- **Goal of the exercise**
State how many lines in the records hold the word "subscription", giving the number and no other text.

- **Data for this exercise**
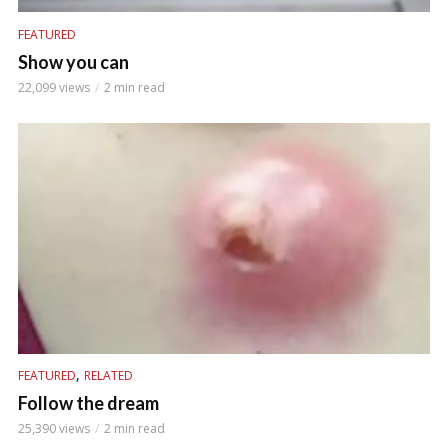
FEATURED
Show you can
22,099 views
2 min read
,
FEATURED
RELATED
Follow the dream
25,390 views
2 min read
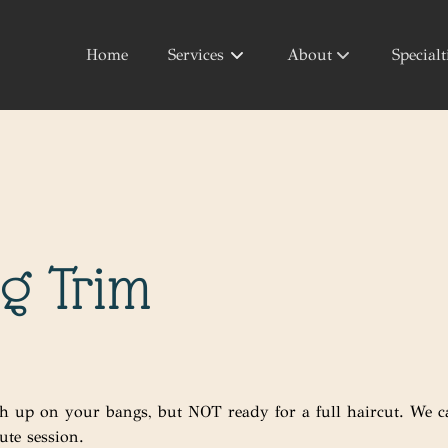
Home
Services
About
Specialt
About Us
Your Style
Products
g Trim
h up on your bangs, but NOT ready for a full haircut. We c
ute session.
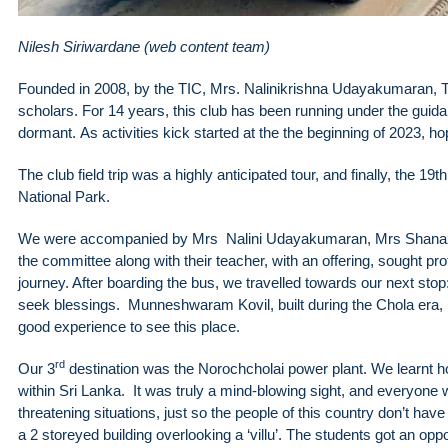
Nilesh Siriwardane (web content team)
Founded in 2008, by the TIC, Mrs. Nalinikrishna Udayakumaran, T
scholars. For 14 years, this club has been running under the gui
dormant. As activities kick started at the the beginning of 2023,
The club field trip was a highly anticipated tour, and finally, the 
National Park.
We were accompanied by Mrs Nalini Udayakumaran, Mrs Shanaz, Na
the committee along with their teacher, with an offering, sought pro
journey. After boarding the bus, we travelled towards our next 
seek blessings. Munneshwaram Kovil, built during the Chola era, i
good experience to see this place.
rd
Our 3
destination was the Norochcholai power plant. We learnt how 
within Sri Lanka. It was truly a mind-blowing sight, and everyone w
threatening situations, just so the people of this country don’t hav
a 2 storeyed building overlooking a ‘villu’. The students got an op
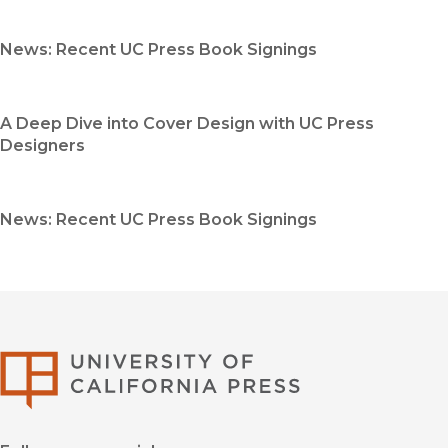
News: Recent UC Press Book Signings
A Deep Dive into Cover Design with UC Press
Designers
News: Recent UC Press Book Signings
University of Califor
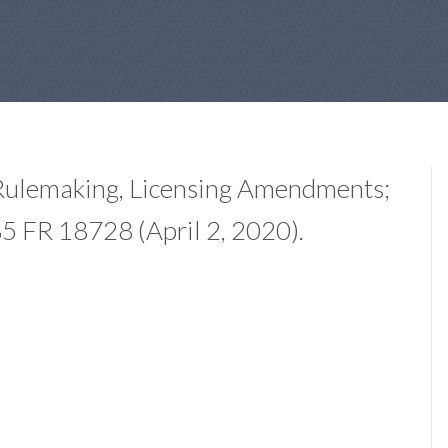
Rulemaking, Licensing Amendments;
 FR 18728 (April 2, 2020).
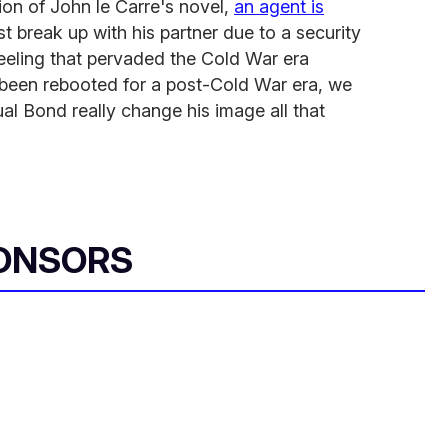
ion of John le Carre's novel,
an agent is
t break up with his partner due to a security
feeling that pervaded the Cold War era
 been rebooted for a post-Cold War era, we
l Bond really change his image all that
ONSORS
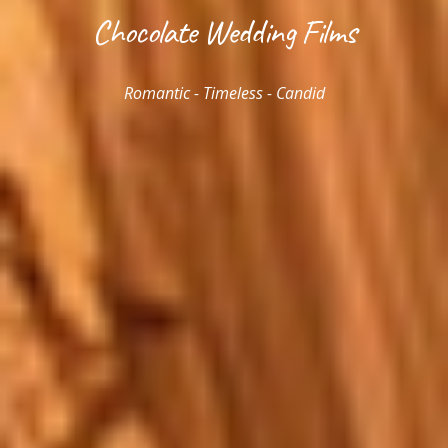
Chocolate Wedding Films
Romantic - Timeless - Candid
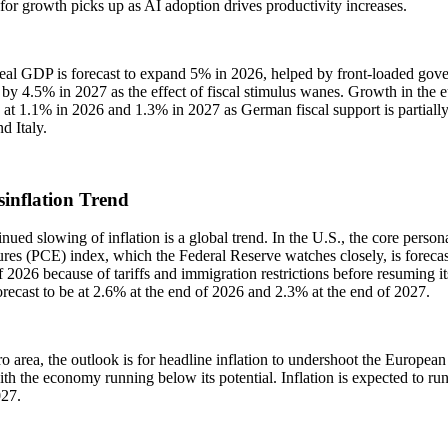
 for growth picks up as AI adoption drives productivity increases.
eal GDP is forecast to expand 5% in 2026, helped by front-loaded gove
by 4.5% in 2027 as the effect of fiscal stimulus wanes. Growth in the eu
at 1.1% in 2026 and 1.3% in 2027 as German fiscal support is partially 
d Italy.
sinflation Trend
nued slowing of inflation is a global trend. In the U.S., the core perso
res (PCE) index, which the Federal Reserve watches closely, is forecast t
f 2026 because of tariffs and immigration restrictions before resuming i
recast to be at 2.6% at the end of 2026 and 2.3% at the end of 2027.
ro area, the outlook is for headline inflation to undershoot the Europe
th the economy running below its potential. Inflation is expected to ru
027.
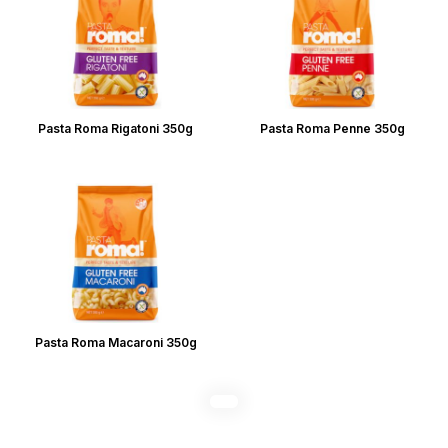
Pasta Roma Rigatoni 350g
Pasta Roma Penne 350g
Pasta Roma Macaroni 350g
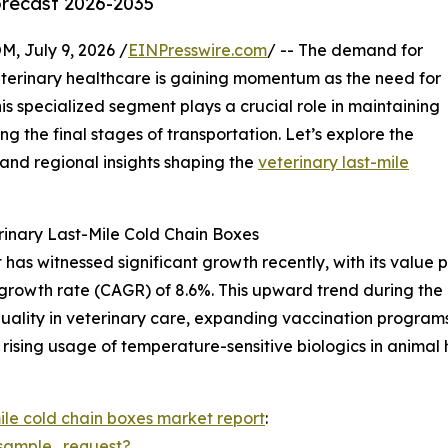
orecast 2026-2035
July 9, 2026 /
EINPresswire.com
/ -- The demand for
eterinary healthcare is gaining momentum as the need for
is specialized segment plays a crucial role in maintaining
ing the final stages of transportation. Let’s explore the
 and regional insights shaping the
veterinary last-mile
inary Last-Mile Cold Chain Boxes
as witnessed significant growth recently, with its value pro
growth rate (CAGR) of 8.6%. This upward trend during the h
quality in veterinary care, expanding vaccination programs
rising usage of temperature-sensitive biologics in animal h
mile cold chain boxes market report
:
sample_request?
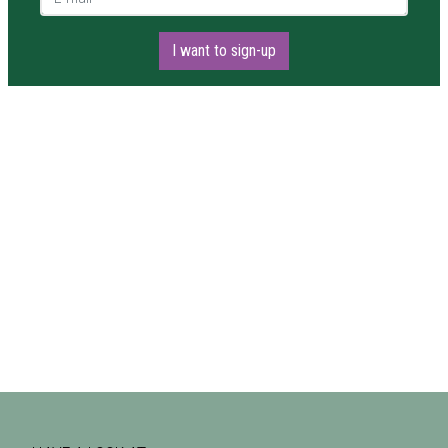
I want to sign-up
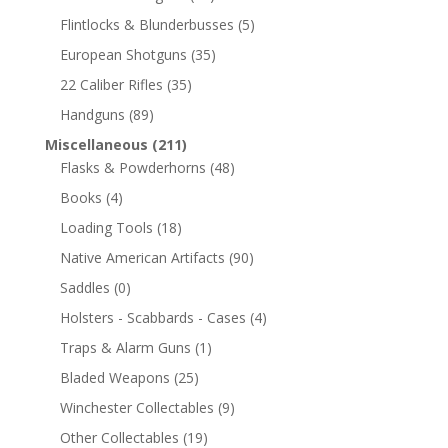
Flintlocks & Blunderbusses
(5)
European Shotguns
(35)
22 Caliber Rifles
(35)
Handguns
(89)
Miscellaneous
(211)
Flasks & Powderhorns
(48)
Books
(4)
Loading Tools
(18)
Native American Artifacts
(90)
Saddles
(0)
Holsters - Scabbards - Cases
(4)
Traps & Alarm Guns
(1)
Bladed Weapons
(25)
Winchester Collectables
(9)
Other Collectables
(19)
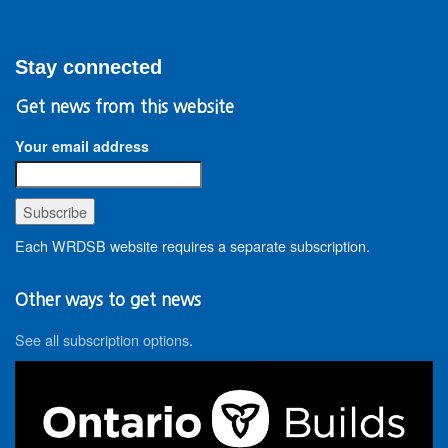
Stay connected
Get news from this website
Your email address
Each WRDSB website requires a separate subscription.
Other ways to get news
See all subscription options
.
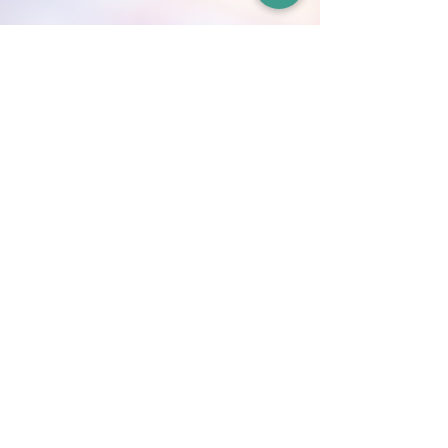
Aug 3, 2024
7 min read
Instilling Good Hygiene
Habits in Children: A
Comprehensive Guide
Help your child build lifelong hygiene habits with fun
games, routines and your lead—because strong
hygiene starts in early childhood.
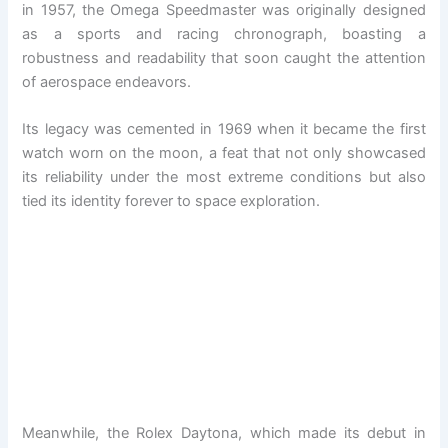
in 1957, the Omega Speedmaster was originally designed
as a sports and racing chronograph, boasting a
robustness and readability that soon caught the attention
of aerospace endeavors.
Its legacy was cemented in 1969 when it became the first
watch worn on the moon, a feat that not only showcased
its reliability under the most extreme conditions but also
tied its identity forever to space exploration.
Meanwhile, the Rolex Daytona, which made its debut in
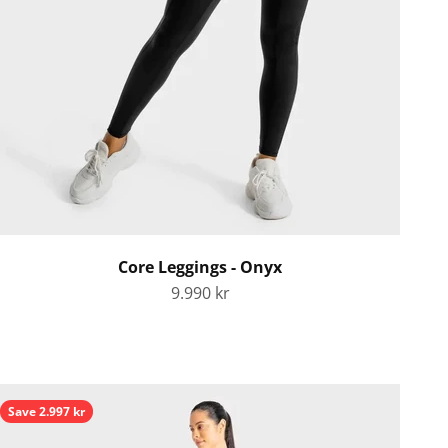
Core Leggings - Onyx
Sale price
9.990 kr
Save 2.997 kr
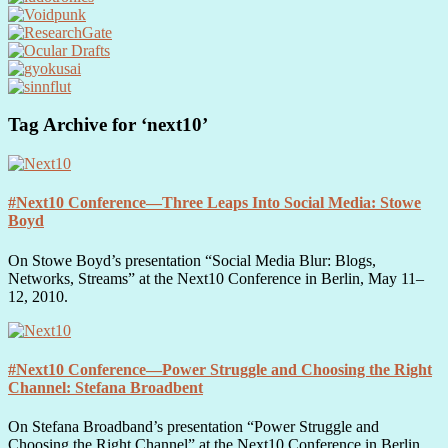
Tag Archive for ‘next10’
#Next10 Conference—Three Leaps Into Social Media: Stowe
Boyd
On Stowe Boyd’s presentation “Social Media Blur: Blogs,
Networks, Streams” at the Next10 Conference in Berlin, May 11–
12, 2010.
#Next10 Conference—Power Struggle and Choosing the Right
Channel: Stefana Broadbent
On Stefana Broadband’s presentation “Power Struggle and
Choosing the Right Channel” at the Next10 Conference in Berlin,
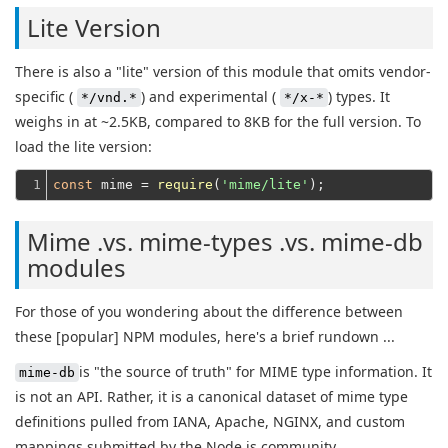
Lite Version
There is also a "lite" version of this module that omits vendor-
specific (
) and experimental (
) types. It
*/vnd.*
*/x-*
weighs in at ~2.5KB, compared to 8KB for the full version. To
load the lite version:
1
const
 mime = 
require
(
'mime/lite'
Mime .vs. mime-types .vs. mime-db
modules
For those of you wondering about the difference between
these [popular] NPM modules, here's a brief rundown ...
is "the source of truth" for MIME type information. It
mime-db
is not an API. Rather, it is a canonical dataset of mime type
definitions pulled from IANA, Apache, NGINX, and custom
mappings submitted by the Node.js community.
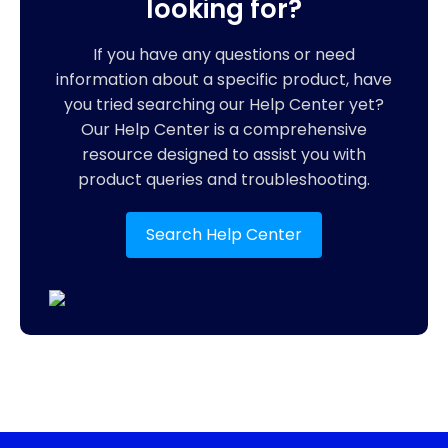
looking for?
If you have any questions or need
information about a specific product, have
you tried searching our Help Center yet?
Our Help Center is a comprehensive
resource designed to assist you with
product queries and troubleshooting.
Search Help Center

- **Result for this task**
2